Китайскими пейзажами можно восторгаться, совершенно не ожидая от них никакого формального новаторства. То же самое можно сказать о многовековой традиции христианского искусства: стигматы не вспыхивают вдруг в экспрессионистском гротеске, а от юродивых никто не ждет, что они вдруг зайдутся в кубистском экстазе. Одни и те же персонажи фигурируют в этих произведениях из века в век, причем иконография их остается практически неизменной, а репрезентационный авторитет нисколько не снижается. Советское искусство призвано было исполнять стабильные конфессиональные функции, а потому естественным образом было склонно к схожим повторам. На протяжении веков покровительство западноевропейского искусства было христианским, как и покровительство русского искусства середины ХХ века было советским. Когда Луначарский утверждал, что советское искусство должно вдохновляться «здоровыми пластами искусства прошлого (например, Ренессансом)»[562], он пытался обеспечить культурному производству именно такого рода стабильность, для него неразрывно связанную с высшими достижениями человечества. Взгляд этот подразумевает также ряд ортодоксальных норм, которые следовало поддерживать посредством ограничений, принуждения, давления. Поскольку революция большевиков должна была стать последней из всех революций, то их искусство не могло не быть стабильным, и единственно верно было предпочитать модернистскому ниспровержению четко спланированную систему проверенных временем ценностей, которая вызывала бы у народных масс стойкий интерес, развлекала бы их и помогала бы им развиваться.

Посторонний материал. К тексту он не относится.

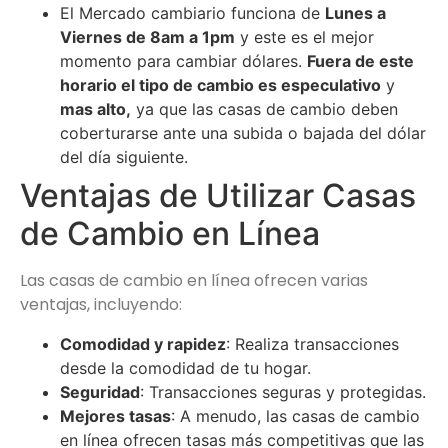
El Mercado cambiario funciona de
Lunes a
Viernes de 8am a 1pm
y este es el mejor
momento para cambiar dólares.
Fuera de este
horario el tipo de cambio es especulativo
y
mas alto,
ya que las casas de cambio deben
coberturarse ante una subida o bajada del dólar
del día siguiente.
Ventajas de Utilizar Casas
de Cambio en Línea
Las casas de cambio en línea ofrecen varias
ventajas, incluyendo:
Comodidad y rapidez
: Realiza transacciones
desde la comodidad de tu hogar.
Seguridad
: Transacciones seguras y protegidas.
Mejores tasas
: A menudo, las casas de cambio
en línea ofrecen tasas más competitivas que las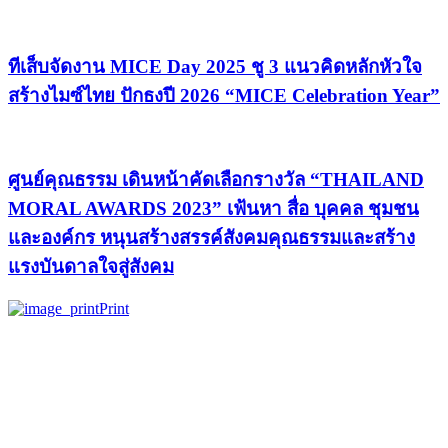
ทีเส็บจัดงาน MICE Day 2025 ชู 3 แนวคิดหลักหัวใจ
สร้างไมซ์ไทย ปักธงปี 2026 “MICE Celebration Year”
ศูนย์คุณธรรม เดินหน้าคัดเลือกรางวัล “THAILAND
MORAL AWARDS 2023” เฟ้นหา สื่อ บุคคล ชุมชน
และองค์กร หนุนสร้างสรรค์สังคมคุณธรรมและสร้าง
แรงบันดาลใจสู่สังคม
Print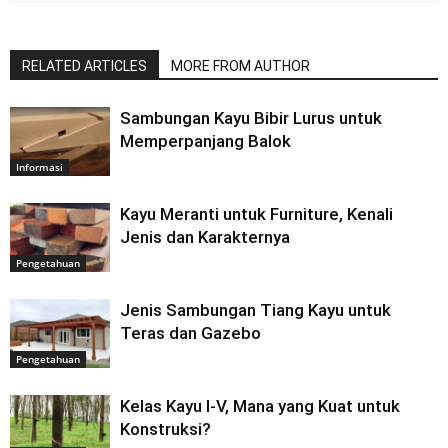
RELATED ARTICLES
MORE FROM AUTHOR
Sambungan Kayu Bibir Lurus untuk
Memperpanjang Balok
Informasi
Kayu Meranti untuk Furniture, Kenali
Jenis dan Karakternya
Pengetahuan
Jenis Sambungan Tiang Kayu untuk
Teras dan Gazebo
Pengetahuan
Kelas Kayu I-V, Mana yang Kuat untuk
Konstruksi?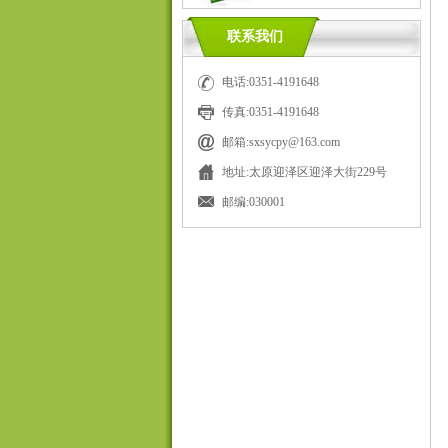
联系我们
电话:0351-4191648
传真:0351-4191648
邮箱:sxsycpy@163.com
地址:太原迎泽区迎泽大街229号
邮编:030001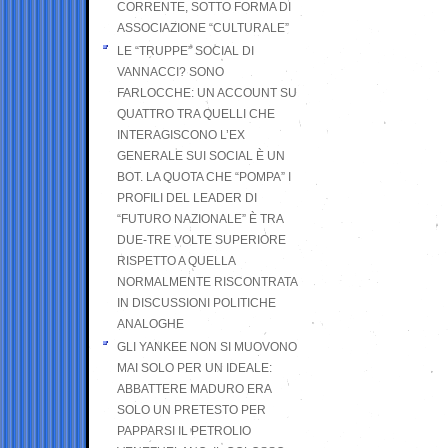
CORRENTE, SOTTO FORMA DI
ASSOCIAZIONE “CULTURALE”
LE “TRUPPE” SOCIAL DI
VANNACCI? SONO
FARLOCCHE: UN ACCOUNT SU
QUATTRO TRA QUELLI CHE
INTERAGISCONO L’EX
GENERALE SUI SOCIAL È UN
BOT. LA QUOTA CHE “POMPA” I
PROFILI DEL LEADER DI
“FUTURO NAZIONALE” È TRA
DUE-TRE VOLTE SUPERIORE
RISPETTO A QUELLA
NORMALMENTE RISCONTRATA
IN DISCUSSIONI POLITICHE
ANALOGHE
GLI YANKEE NON SI MUOVONO
MAI SOLO PER UN IDEALE:
ABBATTERE MADURO ERA
SOLO UN PRETESTO PER
PAPPARSI IL PETROLIO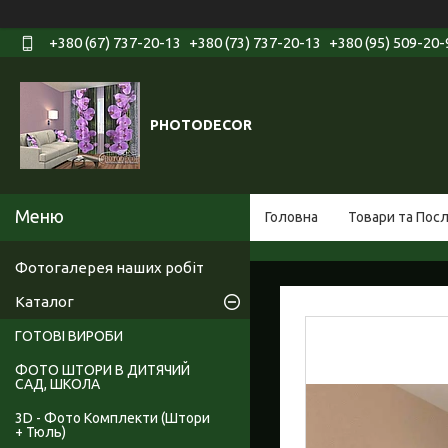
+380 (67) 737-20-13
+380 (73) 737-20-13
+380 (95) 509-20-
PHOTODECOR
Головна
Товари та Пос
Фотогалерея наших робіт
Каталог
ГОТОВІ ВИРОБИ
ФОТО ШТОРИ В ДИТЯЧИЙ
САД, ШКОЛА
3D - Фото Комплекти (Штори
+ Тюль)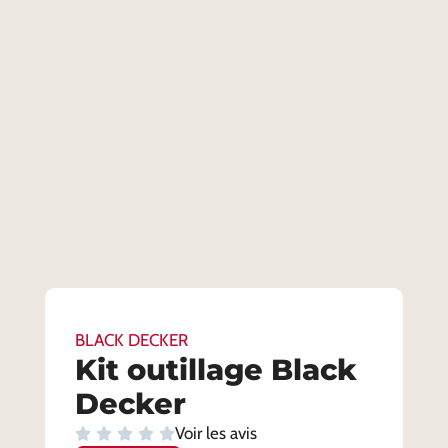
BLACK DECKER
Kit outillage Black
Decker
Voir les avis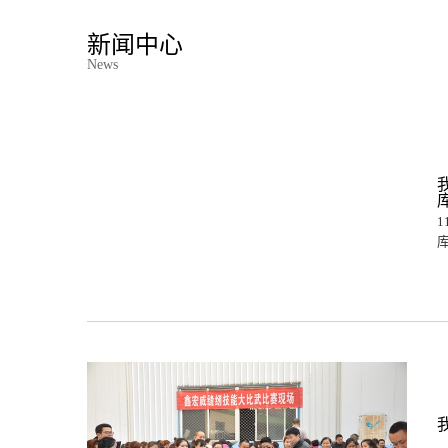
新闻中心
News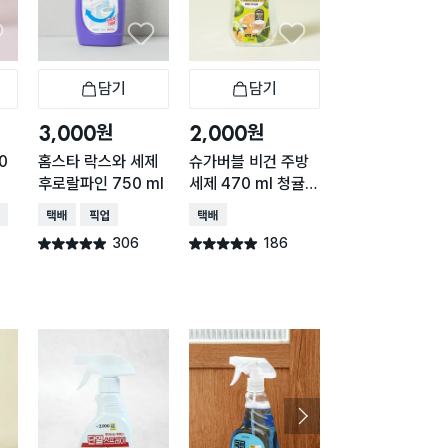
담기
담기
담기
바구니
장바구니
장바구니
장
원
원
원
3,000
2,000
2,000
0
홈스타 락스와 세제
슈가버블 비건 주방
싱크망 세정제 (
후로랄파인 750 ml
세제 470 ml 청귤
필 2개입 포함)
향
배송
택배배송
매장픽업
택배배송
택배배송
매장픽업
오
306
186
143
별점 4.9점
별점 4.9점
별점 4.9점
건 작성
건 작성
건 작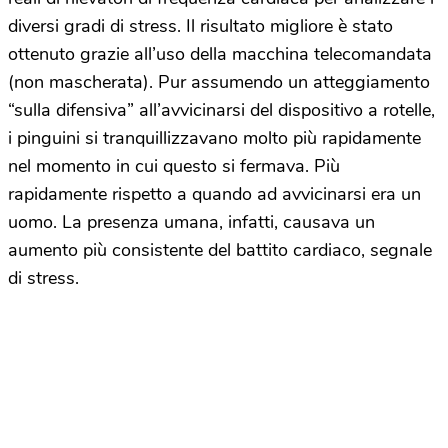
diversi gradi di stress. Il risultato migliore è stato
ottenuto grazie all’uso della macchina telecomandata
(non mascherata). Pur assumendo un atteggiamento
“sulla difensiva” all’avvicinarsi del dispositivo a rotelle,
i pinguini si tranquillizzavano molto più rapidamente
nel momento in cui questo si fermava. Più
rapidamente rispetto a quando ad avvicinarsi era un
uomo. La presenza umana, infatti, causava un
aumento più consistente del battito cardiaco, segnale
di stress.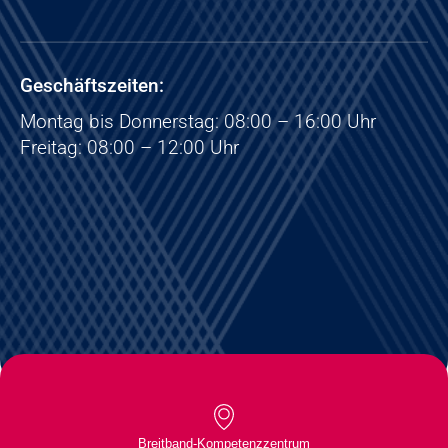
Geschäftszeiten:
Montag bis Donnerstag: 08:00 – 16:00 Uhr
Freitag: 08:00 – 12:00 Uhr
Breitband-Kompetenzzentrum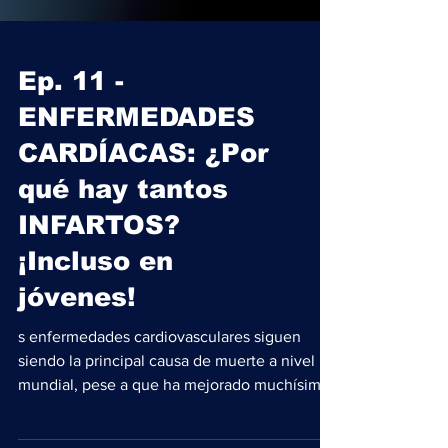
Ep. 11 -
ENFERMEDADES
CARDÍACAS: ¿Por
qué hay tantos
INFARTOS?
¡Incluso en
jóvenes!
s enfermedades cardiovasculares siguen
siendo la principal causa de muerte a nivel
mundial, pese a que ha mejorado muchísimo
la ciencia y...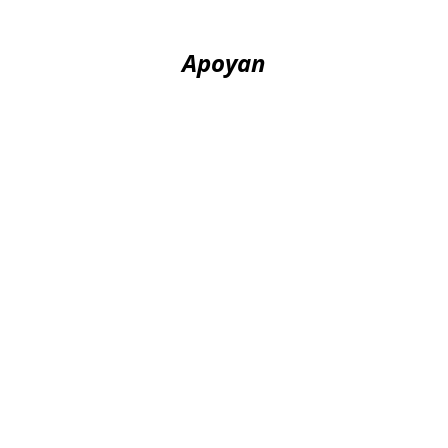
Apoyan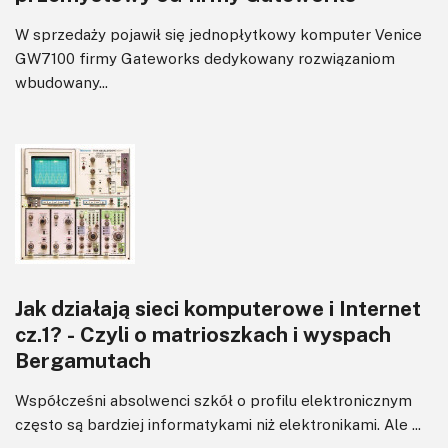
W sprzedaży pojawił się jednopłytkowy komputer Venice
GW7100 firmy Gateworks dedykowany rozwiązaniom
wbudowany...
Jak działają sieci komputerowe i Internet
cz.1? - Czyli o matrioszkach i wyspach
Bergamutach
Współcześni absolwenci szkół o profilu elektronicznym
często są bardziej informatykami niż elektronikami. Ale ...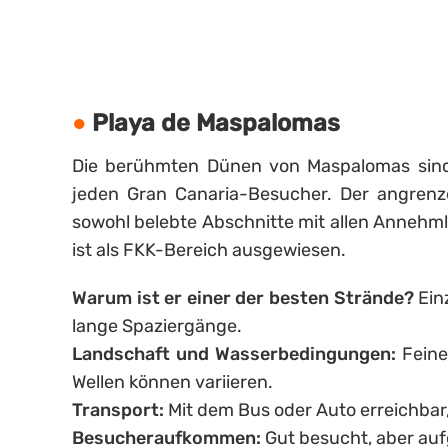
Playa de Maspalomas
Die berühmten Dünen von Maspalomas sind
jeden Gran Canaria-Besucher. Der angrenze
sowohl belebte Abschnitte mit allen Annehmli
ist als FKK-Bereich ausgewiesen.
Warum ist er einer der besten Strände?
Einz
lange Spaziergänge.
Landschaft und Wasserbedingungen:
Feine
Wellen können variieren.
Transport:
Mit dem Bus oder Auto erreichbar
Besucheraufkommen:
Gut besucht, aber auf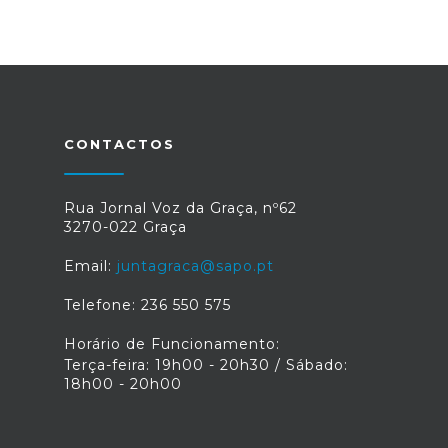
CONTACTOS
Rua Jornal Voz da Graça, nº62
3270-022 Graça
Email:
juntagraca@sapo.pt
Telefone: 236 550 575
Horário de Funcionamento:
Terça-feira: 19h00 - 20h30 / Sábado:
18h00 - 20h00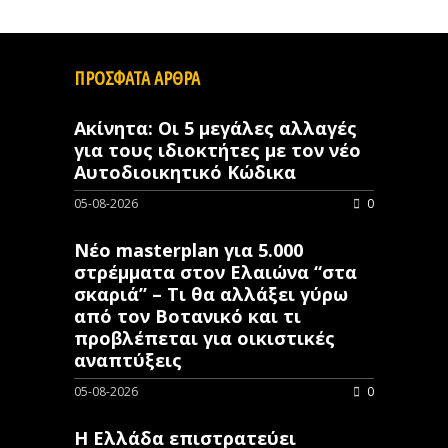
ΠΡΟΣΦΑΤΑ ΑΡΘΡΑ
Ακίνητα: Οι 5 μεγάλες αλλαγές
για τους ιδιοκτήτες με τον νέο
Αυτοδιοικητικό Κώδικα
05-08-2026
0
Νέο masterplan για 5.000
στρέμματα στον Ελαιώνα “στα
σκαριά” – Τι θα αλλάξει γύρω
από τον Βοτανικό και τι
προβλέπεται για οικιστικές
αναπτύξεις
05-08-2026
0
Η Ελλάδα επιστρατεύει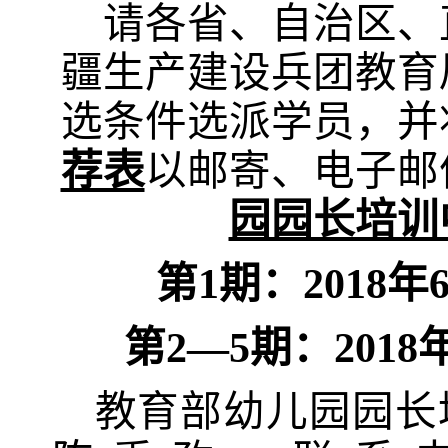
请各省、自治区、
疆生产建设兵团教育
选条件选派学员
，
并
荐表
以邮寄、电子邮
园园长培训
第
1
期：
2018
年
第
2—5
期：
2018
教育部幼儿园园长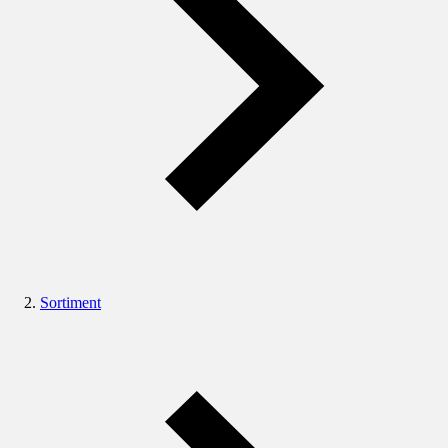
Sortiment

С этой точки зрения весь проект в целом можно счесть глубоко экспериментальным: как создать устойчивую систему из переменчивого хаоса модернизма, в котором художник считался провидцем новых неизбежных революций? Как художнику оставаться в рамках дозволенного, но при этом вызывать интерес? Хотя мы нередко полагаем, что это было не так, публика – читатели, кинозрители, театралы – очень активно потребляла искусство. Чтобы сделать поточное производство интересным, необходима определенная доля новаторства. Советские люди читали запоем и толпами ходили на балет и в оперу. Сможем ли мы извлечь какой-либо важный урок из этого эксперимента в создании публичного, коллективного искусства, основанного на единообразии – или даже единомыслии, – которое противоречит ценностям капиталистического искусства?
Современные исследователи посвятили немало времени произведениям, которые, как считалось раньше, не заслуживают вдумчивого критического разбора. Маршалл Лестер из Калифорнийского университета в Санта-Круз ведет чудесный киноклуб, где показывают исключительно жанровые фильмы. После каждого сеанса дискуссия начинается не сразу; кажется, что об увиденной картине решительно нечего сказать, кроме самого очевидного. Но как только беседа завязывается, зрители начинают делать самые неожиданные выводы. Жанровые фильмы, бульварная литература и другие формы поп-культуры непроизвольно выполняют важную работу по выражению коллективных тревог и перемен в мировоззрении. И «стандартное» советское искусство, несомненно, достигало схожих результатов. Даже если в советском искусстве того периода меньше гениальных личностей, дух времени все-таки должен был выразить себя в нем со всей присущей ему полнотой. Особого новаторства тут и не требуется; напротив, оно бы, пожалуй, помешало уловить едва заметные сдвиги, выраженные в повторах. Можно только надеяться, что в скором времени возникнет школа изучения советской культуры, которая будет толковать ее с той въедливостью, с которой Кэролайн Уокер Байнам толкует средневековые христианские артефакты[563]. Искусствоведы видят в Средних веках многочисленные коренные переломы, в отдельных случаях занявшие несколько столетий, которые были обусловлены как развитием живописной архитектоники, так и пересмотром общественных ценностей.